Si vous adoptez la majoration proposée, les fonds doivent être aussi libres dans les mains du gouvernement que l'allocation générale.

M. de Steenhault. - Messieurs, l'année dernière quand j'ai proposé une augmentation de 100,000 fr. pour la voirie vicinale, j'ai dit combien il était important de terminer les travaux commencés, car beaucoup se détériorent dans l'état où on les laisse, et si on ne les achève pas ils seront entièrement perdus.

M. Bidot a trouvé des chemins en construction couverts d'un pied de terre et de boue ; si vous ne les achevez pas, ce seront des travaux perdus ; vous aurez fait des sacrifices considérables pour la voirie vicinale, et ce sera à recommencer.
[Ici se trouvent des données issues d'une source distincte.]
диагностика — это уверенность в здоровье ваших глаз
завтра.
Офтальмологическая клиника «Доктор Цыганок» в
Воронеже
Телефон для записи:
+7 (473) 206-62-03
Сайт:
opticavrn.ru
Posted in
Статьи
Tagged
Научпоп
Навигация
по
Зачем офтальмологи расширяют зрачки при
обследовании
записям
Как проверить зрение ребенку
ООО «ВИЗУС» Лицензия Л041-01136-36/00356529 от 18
Je ne pense pas qu'on puisse s'opposer à ce que l'augmentation proposée soit affectée à l'achèvement des travaux commencés.

- L'amendement n'est pas adopté.

- Plusieurs voix. - La clôture ! la clôture !
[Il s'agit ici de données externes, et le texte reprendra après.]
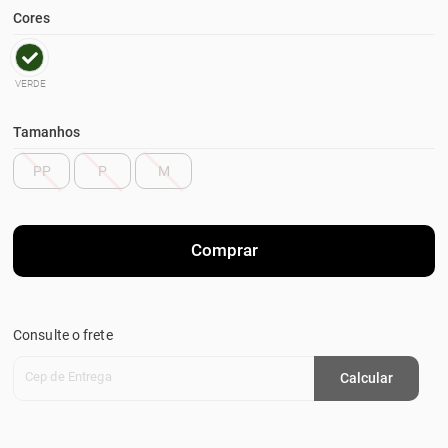
Cores
VERDE
Tamanhos
PP
P
M
Comprar
Consulte o frete
Cep de Entrega
Calcular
M. de La Coste. - Je demande la parole contre la clôture.

Suivant le conseil de l'honorable M. Tesch, je suis prêt à remettre ma réponse à la session prochaine. Je veux seulement constater que j'ai frappé si juste que M. Tesch a nommé la province de Luxembourg et l'arrondissement de Louvain dont je n'avais pas parlé.
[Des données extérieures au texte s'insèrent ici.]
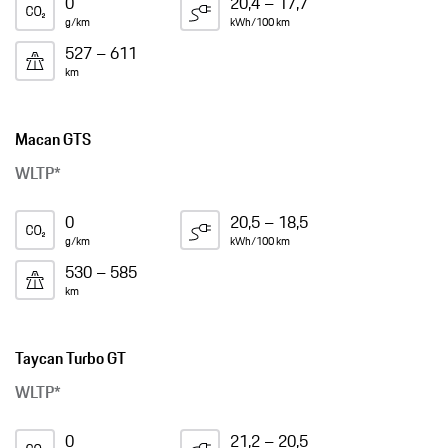
0
20,4 – 17,7
g/km
kWh/100 km
527 – 611
km
Macan GTS
WLTP*
0
20,5 – 18,5
g/km
kWh/100 km
530 – 585
km
Taycan Turbo GT
WLTP*
0
21,2 – 20,5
M. Frère-Orban. - Je n'ai rien à dire sur la clôture ; je voulais faire une simple observation sur ce que l'honorable M. Osy a dit pendant que je n'étais pas ici. Je ne veux pas discuter la question qu'il a soulevée, mais uniquement faire une réserve. Je demande à la Chambre la permission de l'énoncer.

M. Osy. - Je n'ai aucune raison pour empêcher M. Frère de parler ; mais comme je n'ai dit que deux mots en passant de la situation financière, si l'honorable membre entre dans la question, je serai obligé de demander la parole pour lui répondre. Je l'engage à laisser cette discussion pour le moment, nous aurons occasion de la reprendre dans très peu de jours.

M. Frère-Orban. - Si la Chambre le permet... (Interruption.)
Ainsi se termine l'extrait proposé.